(Ti Lancio dall’Emilia Romagna) Modena 25 novembre 2025 – Martedì 2 dicembre 2025, alle ore 18:00, presso Casa Ciao (Corso Camillo Benso Conte di Cavour 50), si terrà l’evento “Parole che includono: linguaggio consapevole e parità di genere”.
Promosso dall’Associazione per la Responsabilità Sociale e patrocinato dal Comune di Modena, l’incontro, coordinato da Silvana Fusari, riunirà esperti, accademici, rappresentanti istituzionali, sociali e aziendali per offrire una visione completa e articolata su come il linguaggio possa essere un potente strumento di inclusione e parità.
Elena Salda , Presidente dell’Associazione per la Responsabilità Sociale di Impresa, ha commentato l’iniziativa sottolineando il nesso tra lessico e futuro:
“Scegliere di parlare di linguaggio significa scegliere di parlare di cultura, di diritti e di futuro. Le parole che usiamo ogni giorno contribuiscono a costruire la realtà in cui viviamo: per questo, come Associazione, sentiamo la responsabilità di promuovere un lessico capace di includere, riconoscere e valorizzare tutte le persone. La parità di genere non è un traguardo astratto, ma un percorso che richiede consapevolezza, impegno e collaborazione.”
La discussione di Modena si inserisce in un contesto globale di crescente attenzione verso il linguaggio come veicolo di equità. Organizzazioni internazionali, governi e giganti aziendali stanno adottando linee guida chiare per promuovere la parità attraverso le parole. Le Nazioni Unite e la Commissione Europea hanno pubblicato manuali e raccomandazioni per l’uso di un linguaggio neutro e inclusivo nei documenti ufficiali e nelle comunicazioni pubbliche, riconoscendo che l’uso del maschile universale può perpetuare stereotipi e disuguaglianze.
Molte multinazionali hanno implementato politiche interne per eliminare il linguaggio discriminatorio nei contratti, nelle descrizioni dei ruoli lavorativi e nelle campagne di marketing, collegando esplicitamente l’inclusività linguistica alla sostenibilità sociale (ESG) e al benessere dei dipendenti.
A livello accademico, l’analisi e la promozione di un linguaggio che rispecchi l’uguaglianza di genere e la diversità sono al centro di numerosi studi linguistici e sociologici in Europa e nel Nord America, riconoscendo il potere delle parole nella costruzione della realtà sociale.
L’evento si inserisce perfettamente nel contesto di forte attenzione alla sostenibilità sociale e all’uguaglianza che caratterizza l’agenda politica e operativa della Regione Emilia-Romagna e del Comune di Modena.
L’Emilia-Romagna, infatti, è da tempo impegnata nella promozione della parità di genere e del benessere sul lavoro, temi centrali per raggiungere gli obiettivi dell’Agenda ONU 2030 (in particolare l’Obiettivo 5: Parità di Genere e l’Obiettivo 8: Lavoro Dignitoso e Crescita Economica ). Modena e la sua provincia, cuore pulsante dell’economia regionale, sono attive nel supportare progetti che promuovono l’etica aziendale e la responsabilità sociale d’impresa.
Questo impegno sarà testimoniato dalla partecipazione istituzionale e accademica: Simona Lembi, Consigliera dell’Assemblea Legislativa della Regione Emilia-Romagna ed esperta in parità di genere, interverrà per illustrare il quadro regionale e le politiche a sostegno dell’uguaglianza.
Alle 18:40 si terrà la Lectio Magistralis della Professoressa Cecilia Robustelli, docente di Linguistica Italiana presso l’Università degli Studi di Modena e Reggio Emilia, riconosciuta a livello nazionale per il suo lavoro sul linguaggio inclusivo.
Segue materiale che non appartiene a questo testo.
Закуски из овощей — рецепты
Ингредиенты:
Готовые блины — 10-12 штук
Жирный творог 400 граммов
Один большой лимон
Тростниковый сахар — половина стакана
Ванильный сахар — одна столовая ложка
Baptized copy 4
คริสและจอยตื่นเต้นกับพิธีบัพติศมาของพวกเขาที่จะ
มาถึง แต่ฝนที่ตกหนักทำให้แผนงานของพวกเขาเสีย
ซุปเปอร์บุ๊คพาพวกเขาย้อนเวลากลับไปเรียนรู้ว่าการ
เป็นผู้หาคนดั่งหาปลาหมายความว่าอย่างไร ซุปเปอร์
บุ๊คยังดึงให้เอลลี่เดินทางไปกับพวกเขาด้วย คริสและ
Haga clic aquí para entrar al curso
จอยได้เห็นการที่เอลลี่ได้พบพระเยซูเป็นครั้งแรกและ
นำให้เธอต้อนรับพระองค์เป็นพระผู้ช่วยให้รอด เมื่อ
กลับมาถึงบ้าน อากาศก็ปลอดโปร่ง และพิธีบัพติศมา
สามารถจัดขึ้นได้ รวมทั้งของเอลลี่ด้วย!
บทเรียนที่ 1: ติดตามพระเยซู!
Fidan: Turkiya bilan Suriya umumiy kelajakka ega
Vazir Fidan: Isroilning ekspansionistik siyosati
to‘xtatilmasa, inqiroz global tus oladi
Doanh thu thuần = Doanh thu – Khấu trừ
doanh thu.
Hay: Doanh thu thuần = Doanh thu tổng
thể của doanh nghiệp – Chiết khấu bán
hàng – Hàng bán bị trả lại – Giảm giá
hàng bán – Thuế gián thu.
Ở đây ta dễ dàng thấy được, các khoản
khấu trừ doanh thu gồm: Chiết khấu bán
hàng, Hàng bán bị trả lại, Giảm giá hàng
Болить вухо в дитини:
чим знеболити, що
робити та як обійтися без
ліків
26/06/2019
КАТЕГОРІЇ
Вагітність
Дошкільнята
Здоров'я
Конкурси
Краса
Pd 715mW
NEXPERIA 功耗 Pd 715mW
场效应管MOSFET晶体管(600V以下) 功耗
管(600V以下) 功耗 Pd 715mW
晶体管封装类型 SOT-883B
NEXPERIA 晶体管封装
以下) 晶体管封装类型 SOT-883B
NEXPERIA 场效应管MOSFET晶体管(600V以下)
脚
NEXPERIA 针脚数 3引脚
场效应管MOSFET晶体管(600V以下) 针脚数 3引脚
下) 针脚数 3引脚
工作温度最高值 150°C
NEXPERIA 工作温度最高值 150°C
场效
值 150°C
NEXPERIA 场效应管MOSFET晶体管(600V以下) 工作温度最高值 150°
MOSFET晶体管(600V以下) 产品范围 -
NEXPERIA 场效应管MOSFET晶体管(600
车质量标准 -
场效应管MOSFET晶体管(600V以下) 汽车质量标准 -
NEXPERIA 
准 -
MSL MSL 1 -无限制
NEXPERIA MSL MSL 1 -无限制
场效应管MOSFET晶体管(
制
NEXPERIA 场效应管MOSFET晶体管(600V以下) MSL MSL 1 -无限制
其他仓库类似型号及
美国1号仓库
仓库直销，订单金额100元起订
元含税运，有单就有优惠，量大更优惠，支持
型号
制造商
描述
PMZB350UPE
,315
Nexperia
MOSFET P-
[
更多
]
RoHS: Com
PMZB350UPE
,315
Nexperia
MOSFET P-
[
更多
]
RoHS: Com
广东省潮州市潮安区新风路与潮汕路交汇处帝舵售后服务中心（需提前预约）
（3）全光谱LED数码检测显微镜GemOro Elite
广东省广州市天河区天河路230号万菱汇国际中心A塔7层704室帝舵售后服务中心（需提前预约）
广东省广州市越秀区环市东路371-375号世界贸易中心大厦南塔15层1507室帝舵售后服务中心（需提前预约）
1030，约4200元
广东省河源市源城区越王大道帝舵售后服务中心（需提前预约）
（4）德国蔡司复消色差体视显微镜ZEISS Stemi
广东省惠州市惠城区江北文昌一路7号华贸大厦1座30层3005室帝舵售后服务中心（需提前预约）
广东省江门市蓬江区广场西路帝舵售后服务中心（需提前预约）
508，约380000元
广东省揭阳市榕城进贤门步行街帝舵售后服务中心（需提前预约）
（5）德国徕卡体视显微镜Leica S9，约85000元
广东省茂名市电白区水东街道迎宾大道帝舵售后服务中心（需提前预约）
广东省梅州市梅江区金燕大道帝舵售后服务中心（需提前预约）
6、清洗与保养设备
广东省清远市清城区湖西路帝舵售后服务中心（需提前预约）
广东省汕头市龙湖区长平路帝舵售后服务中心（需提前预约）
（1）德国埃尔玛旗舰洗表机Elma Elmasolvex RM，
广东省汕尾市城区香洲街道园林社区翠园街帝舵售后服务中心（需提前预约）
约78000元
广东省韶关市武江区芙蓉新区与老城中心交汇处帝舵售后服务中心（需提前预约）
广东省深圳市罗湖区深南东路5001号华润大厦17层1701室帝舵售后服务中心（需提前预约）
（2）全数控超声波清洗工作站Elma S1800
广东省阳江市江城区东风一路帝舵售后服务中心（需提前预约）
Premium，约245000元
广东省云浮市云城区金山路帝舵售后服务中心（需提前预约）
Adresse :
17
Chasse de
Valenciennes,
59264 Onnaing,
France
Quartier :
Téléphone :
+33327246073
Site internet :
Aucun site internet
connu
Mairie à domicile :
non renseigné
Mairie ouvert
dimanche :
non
Un momento di particolare impatto emotivo sarà la presentazione della mostra fotografica “ All’ombra delle Fragole ”, a cura di Giovanna Casciola (Associazione MondoDonna Onlus) e Stefania Prandi (giornalista e scrittrice).
Attraverso gli scatti, verrà raccontata la cruda realtà delle braccianti , spesso malpagate, costrette a turni estenuanti e vittime di discriminazione e violenza.
A chiudere il cerchio tra teoria, impegno sociale e pratica, saranno le testimonianze dirette. Alcune aziende dell’Associazione per la Responsabilità Sociale di Impresa – BPER Banca, Coopattiva, Coloplast e Aimag – presenteranno le proprie best practice in materia, con l’obiettivo di promuovere ambienti di lavoro sempre più inclusivi, equi e rispettosi.